Notre deuxième objectif, pour cette année de transition, doit être de consolider l'équilibre des relations entre l'Union et l'Alliance, en évitant toute duplication inutile, en facilitant entre elles la concertation et la coopération, mais sans remettre en cause l'autonomie de décision des Quinze et leur capacité d'agir, le cas échéant, avec leurs seuls moyens.

Soyons efficaces et évitons, dans ce domaine, tout dogmatisme. (...)

(...) La dissuasion nucléaire est au coeur des moyens qui permettent à la France d'affirmer le principe d'autonomie stratégique, dont découle notre politique de défense.

Elle est aujourd'hui, grâce aux efforts consentis de manière continue depuis le Général de Gaulle, un fondement essentiel de notre sécurité et elle le restera pendant de longues années encore dans le nouveau contexte stratégique où elle garde tout son sens et toute son efficacité. (...)

(...) Alors même que des arsenaux considérables existent encore ou se développent dans diverses parties du monde, cette garantie reste pour nous fondamentale.

La dissuasion doit également nous permettre de faire face aux menaces que pourraient faire peser sur nos intérêts vitaux des puissances régionales dotées d'armes de destruction massive.

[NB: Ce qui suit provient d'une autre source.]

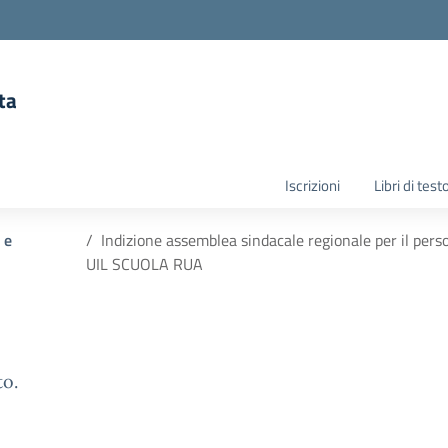
ta
la scuola
Iscrizioni
Libri di test
 e
Indizione assemblea sindacale regionale per il perso
UIL SCUOLA RUA
to.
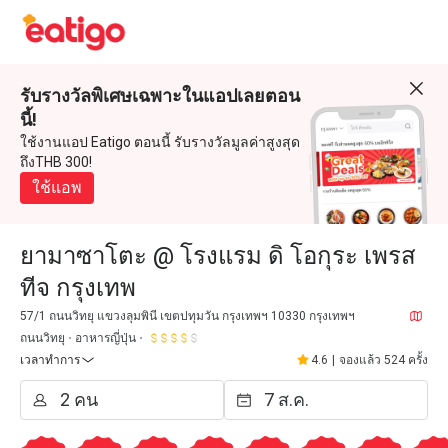
รับรางวัลพิเศษเฉพาะในแอปเลยตอน
นี้!
ใช้งานแอป Eatigo ตอนนี้ รับรางวัลมูลค่าสูงสุด
ถึงTHB 300!
ใช้แอพ
ยามาซาโตะ @ โรงแรม ดิ โอกุระ เพรส
ทีจ กรุงเทพ
57/1 ถนนวิทยุ แขวงลุมพินี เขตปทุมวัน กรุงเทพฯ 10330 กรุงเทพฯ
ถนนวิทยุ
อาหารญี่ปุ่น
เวลาทำการ
4.6
|
จองแล้ว 524 ครั้ง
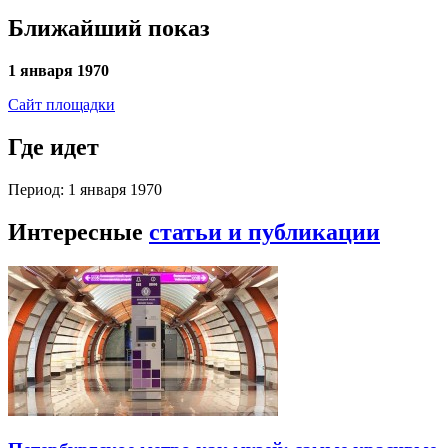
Ближайший показ
1 января 1970
Сайт площадки
Где идет
Период: 1 января 1970
Интересные
статьи и публикации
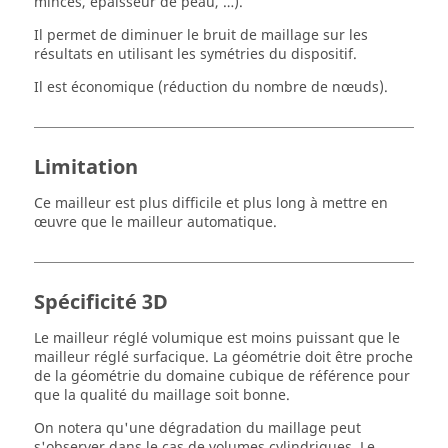
minces, épaisseur de peau, …).
Il permet de diminuer le bruit de maillage sur les
résultats en utilisant les symétries du dispositif.
Il est économique (réduction du nombre de nœuds).
Limitation
Ce mailleur est plus difficile et plus long à mettre en
œuvre que le mailleur automatique.
Spécificité 3D
Le mailleur réglé volumique est moins puissant que le
mailleur réglé surfacique. La géométrie doit être proche
de la géométrie du domaine cubique de référence pour
que la qualité du maillage soit bonne.
On notera qu'une dégradation du maillage peut
s'observer dans le cas de volumes cylindriques. Le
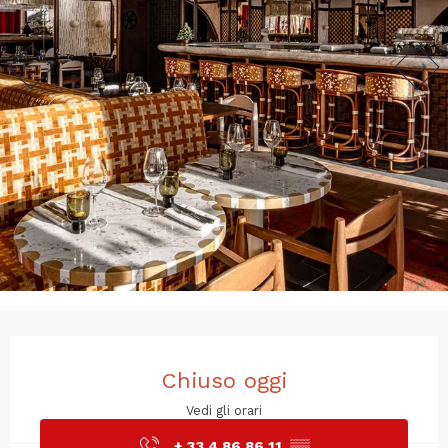
Orari e contatti
Chiuso oggi
Vedi gli orari
+ 33 4 86 86 11
▒▒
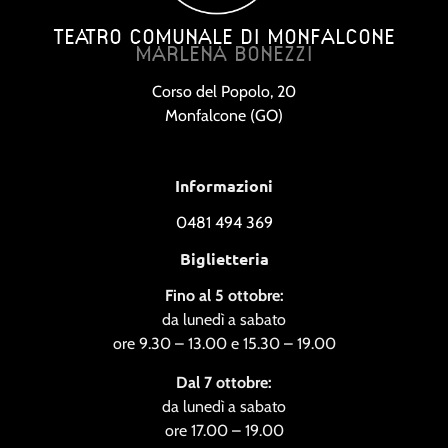
TEATRO COMUNALE DI MONFALCONE
MARLENA BONEZZI
Corso del Popolo, 20
Monfalcone (GO)
Informazioni
0481 494 369
Biglietteria
Fino al 5 ottobre:
da lunedì a sabato
ore 9.30 – 13.00 e 15.30 – 19.00
Dal 7 ottobre:
da lunedì a sabato
ore 17.00 – 19.00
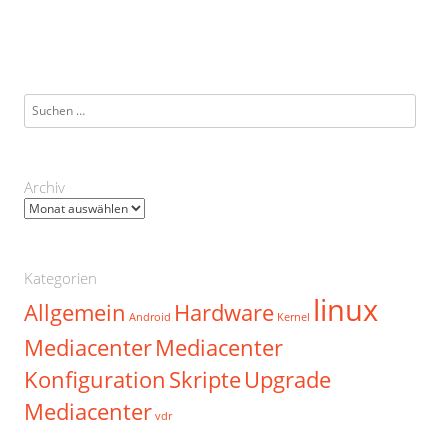
Suchen
nach:
Archiv
Archiv
Kategorien
linux
Allgemein
Hardware
Android
Kernel
Mediacenter
Mediacenter
Konfiguration
Skripte
Upgrade
Mediacenter
vdr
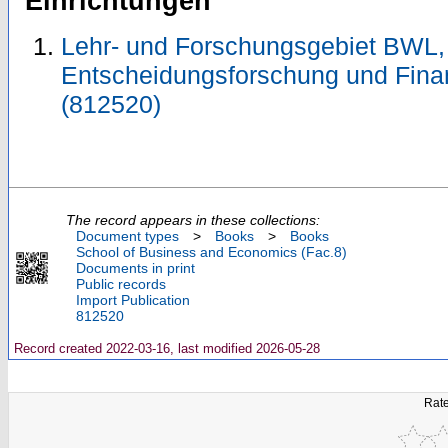
Einrichtungen
Lehr- und Forschungsgebiet BWL, 
Entscheidungsforschung und Fina
(812520)
The record appears in these collections:
Document types
>
Books
>
Books
School of Business and Economics (Fac.8)
Documents in print
Public records
Import Publication
812520
Record created 2022-03-16, last modified 2026-05-28
Rate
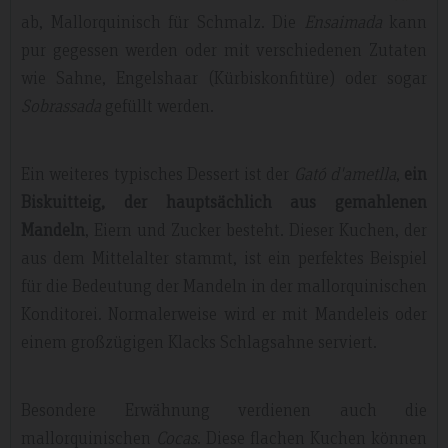
ab, Mallorquinisch für Schmalz. Die
Ensaimada
kann
pur gegessen werden oder mit verschiedenen Zutaten
wie Sahne, Engelshaar (Kürbiskonfitüre) oder sogar
Sobrassada
gefüllt werden.
Ein weiteres typisches Dessert ist der
Gató d'ametlla
,
ein
Biskuitteig, der hauptsächlich aus gemahlenen
Mandeln
, Eiern und Zucker besteht. Dieser Kuchen, der
aus dem Mittelalter stammt, ist ein perfektes Beispiel
für die Bedeutung der Mandeln in der mallorquinischen
Konditorei. Normalerweise wird er mit Mandeleis oder
einem großzügigen Klacks Schlagsahne serviert.
Besondere Erwähnung verdienen auch die
mallorquinischen
Cocas
. Diese flachen Kuchen können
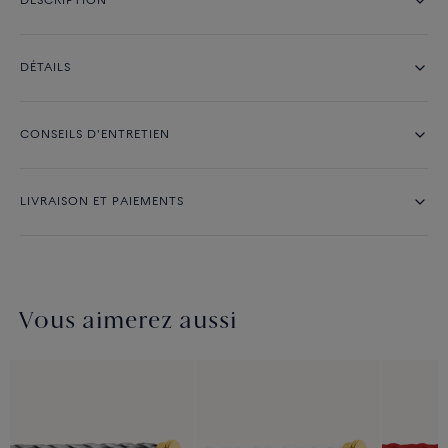
DESCRIPTION
DÉTAILS
CONSEILS D'ENTRETIEN
LIVRAISON ET PAIEMENTS
Vous aimerez aussi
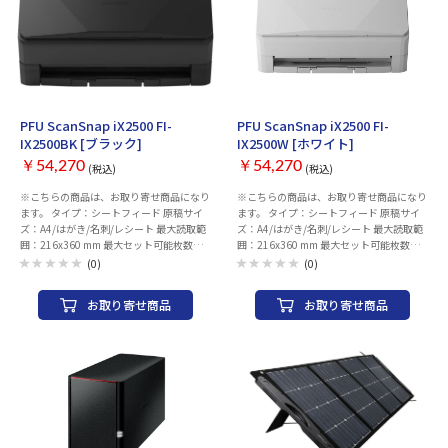
お取り寄せ
お取り寄せ
PFU ScanSnap iX2500 FI-
PFU ScanSnap iX2500 FI-
IX2500BK [ブラック]
IX2500W [ホワイト]
￥54,270
￥54,270
(税込)
(税込)
※こちらの商品は、お取り寄せ商品になり
※こちらの商品は、お取り寄せ商品になり
ます。 タイプ：シートフィード 原稿サイ
ます。 タイプ：シートフィード 原稿サイ
ズ：A4/はがき/名刺/レシート 最大読取範
ズ：A4/はがき/名刺/レシート 最大読取範
囲：216x360 mm 最大セット可能枚数：
囲：216x360 mm 最大セット可能枚数：
100 枚 光学解像度：600 dpi 両面読み取
100 枚 光学解像度：600 dpi 両面読み取
(0)
(0)
り：○ センサー：CIS×2(表面×1、裏面
り：○ センサー：CIS×2(表面×1、裏面
×1) 光源：RGB3色LED インターフェー
×1) 光源：RGB3色LED インターフェー
お取り寄せ商品
お取り寄せ商品
ス：USB3.2 Gen1 電源：AC 自動給紙方式
ス：USB3.2 Gen1 電源：AC 自動給紙方式
(ADF)：○ 重送検知機能：○ OCR(文字認
(ADF)：○ 重送検知機能：○ OCR(文字認
識)：○ スマホ連携：○ クラウド連携：○
識)：○ スマホ連携：○ クラウド連携：○
無線LAN：IEEE802.11a/b/g/n/ac/ax
無線LAN：IEEE802.11a/b/g/n/ac/ax
Bluetooth：○ 幅x高さx奥行き：
Bluetooth：○ 幅x高さx奥行き：
292x159x161 mm 重量：3.5 kg エコマー
292x159x161 mm 重量：3.5 kg エコマー
ク：○
ク：○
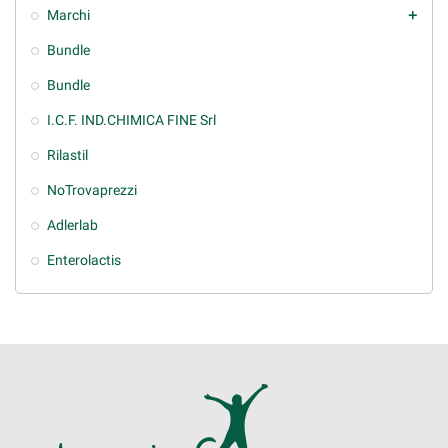
Marchi
add
Bundle
Bundle
I.C.F. IND.CHIMICA FINE Srl
Rilastil
NoTrovaprezzi
Adlerlab
Enterolactis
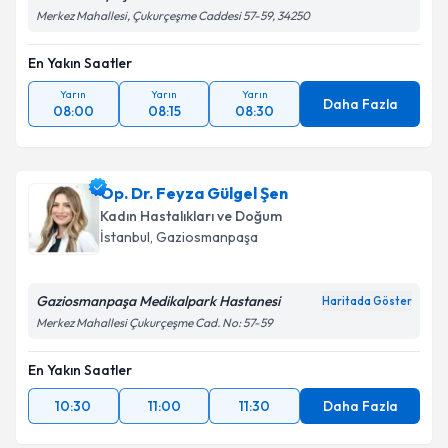
Merkez Mahallesi, Çukurçeşme Caddesi 57-59, 34250
En Yakın Saatler
Yarın
Yarın
Yarın
Daha Fazla
08:00
08:15
08:30
Op. Dr. Feyza Gülgel Şen
Kadın Hastalıkları ve Doğum
İstanbul
, Gaziosmanpaşa
Gaziosmanpaşa Medikalpark Hastanesi
Haritada Göster
Merkez Mahallesi Çukurçeşme Cad. No: 57-59
En Yakın Saatler
10:30
11:00
11:30
Daha Fazla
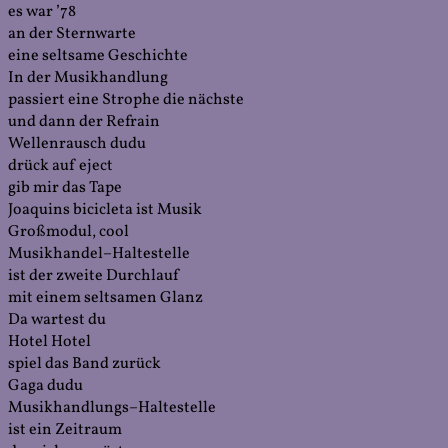
es war ’78
an der Sternwarte
eine seltsame Geschichte
In der Musikhandlung
passiert eine Strophe die nächste
und dann der Refrain
Wellenrausch dudu
drück auf eject
gib mir das Tape
Joaquins bicicleta ist Musik
Großmodul, cool
Musikhandel–Haltestelle
ist der zweite Durchlauf
mit einem seltsamen Glanz
Da wartest du
Hotel Hotel
spiel das Band zurück
Gaga dudu
Musikhandlungs–Haltestelle
ist ein Zeitraum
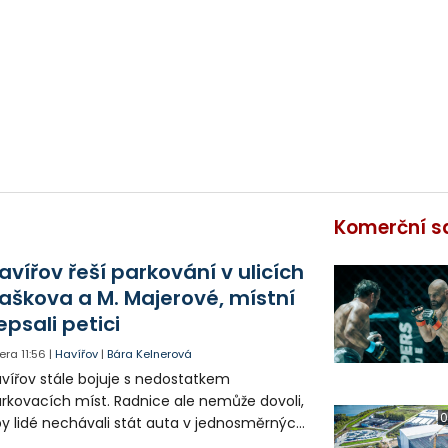
Komerční s
avířov řeší parkování v ulicích
aškova a M. Majerové, místní
epsali petici
era
11:56
|
Havířov
|
Bára Kelnerová
vířov stále bojuje s nedostatkem
rkovacích míst. Radnice ale nemůže dovoli,
0
y lidé nechávali stát auta v jednosměrných
icích, kde nezbývá místo pro průjezd IZS.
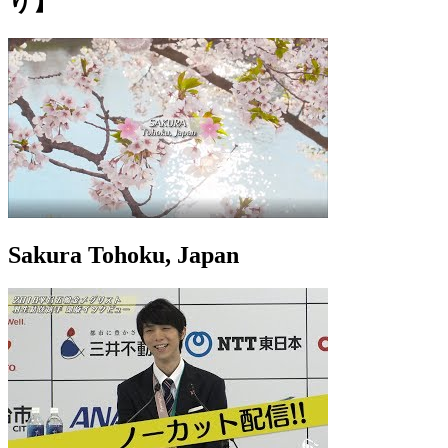
り】
Sakura Tohoku, Japan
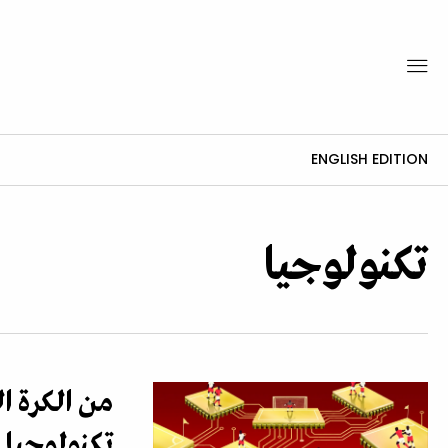
ENGLISH EDITION
تكنولوجيا
من الكرة ا
تكنولوجيا 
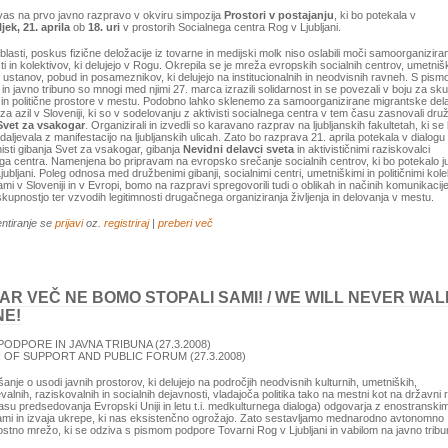
as na prvo javno razpravo v okviru simpozija
Prostori v postajanju
, ki bo potekala v
ek, 21. aprila
ob
18. uri
v prostorih Socialnega centra Rog v Ljubljani.
 oblasti, poskus fizične deložacije iz tovarne in medijski molk niso oslabili moči samoorganizira
i in kolektivov, ki delujejo v Rogu. Okrepila se je mreža evropskih socialnih centrov, umetnišk
h ustanov, pobud in posameznikov, ki delujejo na institucionalnih in neodvisnih ravneh. S pis
in javno tribuno so mnogi med njimi 27. marca izrazili solidarnost in se povezali v boju za sk
 in politične prostore v mestu. Podobno lahko sklenemo za samoorganizirane migrantske del
 za azil v Sloveniji, ki so v sodelovanju z aktivisti socialnega centra v tem času zasnovali dr
Svet za vsakogar
. Organizirali in izvedli so karavano razprav na ljubljanskih fakultetah, ki se
adaljevala z manifestacijo na ljubljanskih ulicah. Zato bo razprava 21. aprila potekala v dialogu
isti gibanja Svet za vsakogar, gibanja
Nevidni delavci sveta
in aktivističnimi raziskovalci
ga centra. Namenjena bo pripravam na evropsko srečanje socialnih centrov, ki bo potekalo ju
jubljani. Poleg odnosa med družbenimi gibanji, socialnimi centri, umetniškimi in političnimi kolek
ijami v Sloveniji in v Evropi, bomo na razpravi spregovorili tudi o oblikah in načinih komunikacij
skupnostjo ter vzvodih legitimnosti drugačnega organiziranja življenja in delovanja v mestu.
ntiranje se
prijavi
oz.
registriraj
|
preberi več
AR VEČ NE BOMO STOPALI SAMI! / WE WILL NEVER WAL
NE!
PODPORE IN JAVNA TRIBUNA (27.3.2008)
 OF SUPPORT AND PUBLIC FORUM (27.3.2008)
anje o usodi javnih prostorov, ki delujejo na področjih neodvisnih kulturnih, umetniških,
valnih, raziskovalnih in socialnih dejavnosti, vladajoča politika tako na mestni kot na državni 
času predsedovanja Evropski Uniji in letu t.i. medkulturnega dialoga) odgovarja z enostranskim
ami in izvaja ukrepe, ki nas eksistenčno ogrožajo. Zato sestavljamo mednarodno avtonomno
ostno mrežo, ki se odziva s pismom podpore Tovarni Rog v Ljubljani in vabilom na javno tribu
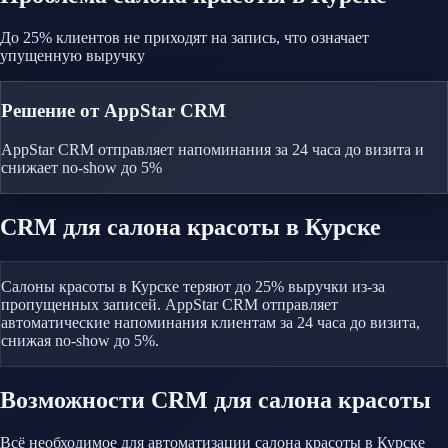
До 25% клиентов не приходят на запись, что означает
упущенную выручку
Решение от AppStar CRM
AppStar CRM отправляет напоминания за 24 часа до визита и
снижает no-show до 5%
CRM
для салона красоты
в Курске
Салоны красоты в Курске теряют до 25% выручки из-за
пропущенных записей. AppStar CRM отправляет
автоматические напоминания клиентам за 24 часа до визита,
снижая no-show до 5%.
Возможности CRM
для салона красоты
Всё необходимое для автоматизации
салона красоты
в Курске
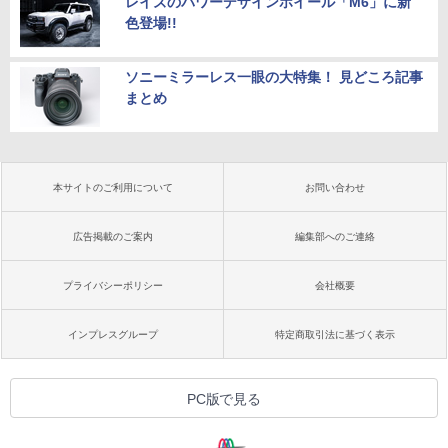
レイズのパワーデザインホイール「M6」に新
色登場!!
ソニーミラーレス一眼の大特集！ 見どころ記事
まとめ
本サイトのご利用について
お問い合わせ
広告掲載のご案内
編集部へのご連絡
プライバシーポリシー
会社概要
インプレスグループ
特定商取引法に基づく表示
PC版で見る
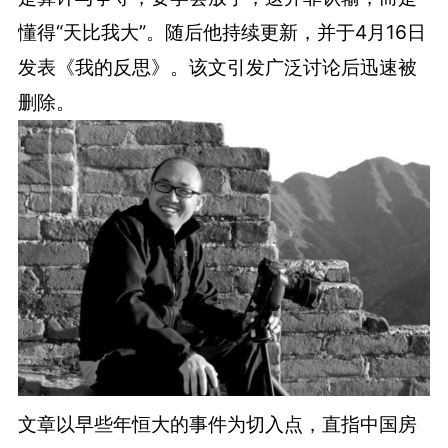
懂得“天比我大”。随后他持续更新，并于4月16日
发表《我的反思》。该文引发广泛讨论后迅速被
删除。
文章以早些年恒大的事件为切入点，直指中国房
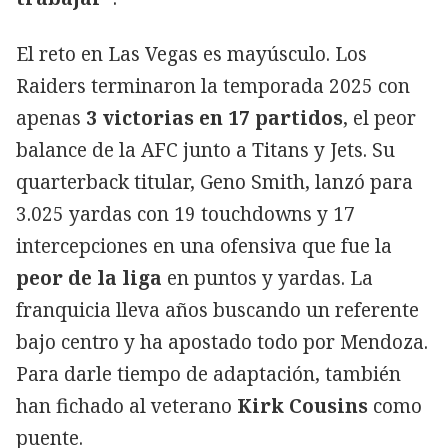
El reto en Las Vegas es mayúsculo. Los
Raiders terminaron la temporada 2025 con
apenas
3 victorias en 17 partidos
, el peor
balance de la AFC junto a Titans y Jets. Su
quarterback titular, Geno Smith, lanzó para
3.025 yardas con 19 touchdowns y 17
intercepciones en una ofensiva que fue la
peor de la liga
en puntos y yardas. La
franquicia lleva años buscando un referente
bajo centro y ha apostado todo por Mendoza.
Para darle tiempo de adaptación, también
han fichado al veterano
Kirk Cousins
como
puente.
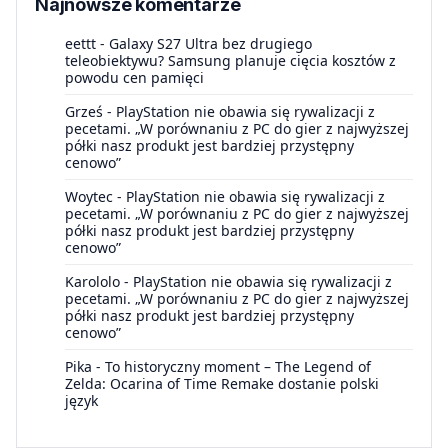
Najnowsze komentarze
eettt
-
Galaxy S27 Ultra bez drugiego
teleobiektywu? Samsung planuje cięcia kosztów z
powodu cen pamięci
Grześ
-
PlayStation nie obawia się rywalizacji z
pecetami. „W porównaniu z PC do gier z najwyższej
półki nasz produkt jest bardziej przystępny
cenowo”
Woytec
-
PlayStation nie obawia się rywalizacji z
pecetami. „W porównaniu z PC do gier z najwyższej
półki nasz produkt jest bardziej przystępny
cenowo”
Karololo
-
PlayStation nie obawia się rywalizacji z
pecetami. „W porównaniu z PC do gier z najwyższej
półki nasz produkt jest bardziej przystępny
cenowo”
Pika
-
To historyczny moment – The Legend of
Zelda: Ocarina of Time Remake dostanie polski
język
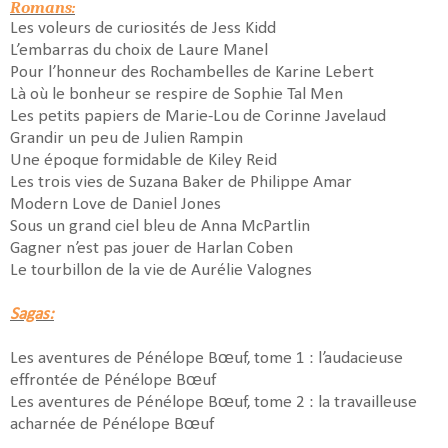
Romans:
Les voleurs de curiosités de Jess Kidd
L’embarras du choix de Laure Manel
Pour l’honneur des Rochambelles de Karine Lebert
Là où le bonheur se respire de Sophie Tal Men
Les petits papiers de Marie-Lou de Corinne Javelaud
Grandir un peu de Julien Rampin
Une époque formidable de Kiley Reid
Les trois vies de Suzana Baker de Philippe Amar
Modern Love de Daniel Jones
Sous un grand ciel bleu de Anna McPartlin
Gagner n’est pas jouer de Harlan Coben
Le tourbillon de la vie de Aurélie Valognes
Sagas:
Les aventures de Pénélope Bœuf, tome 1 : l’audacieuse
effrontée de Pénélope Bœuf
Les aventures de Pénélope Bœuf, tome 2 : la travailleuse
acharnée de Pénélope Bœuf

J'évoquais tout à l'heure le développement par certains Etats de capacités balistiques qui pourraient leur donner les moyens, un jour, de menacer le territoire européen avec des armes nucléaires, biologiques ou chimiques. S'ils étaient animés d'intentions hostiles à notre égard, les dirigeants de ces Etats doivent savoir qu'ils s'exposeraient à des dommages absolument inacceptables pour eux.

Et dans ce cas, le choix ne serait pas entre l'anéantissement complet d'un pays ou l'inaction. Les dommages auxquels s'exposerait un éventuel agresseur s'exerceraient en priorité sur ses centres de pouvoir, politique, économique et militaire. Naturellement, par essence, l'arme nucléaire est différente et le monde l'a compris. Ce que j'affirme, devant vous, c'est que la France, fidèle à son concept de non-emploi, a et conservera les moyens de maintenir la crédibilité de sa dissuasion face à toutes les nouvelles menaces.

Enfin, notre dissuasion nucléaire doit aussi, c'est le voeu de la France, contribuer à la sécurité de l'Europe. Elle participe ainsi à la capacité globale de dissuasion que peuvent exercer, ensemble, les démocraties réunies par le traité de sécurité collective conclu, il y a plus de cinquante ans, entre l'Europe, les Etats-Unis et le Canada. (...).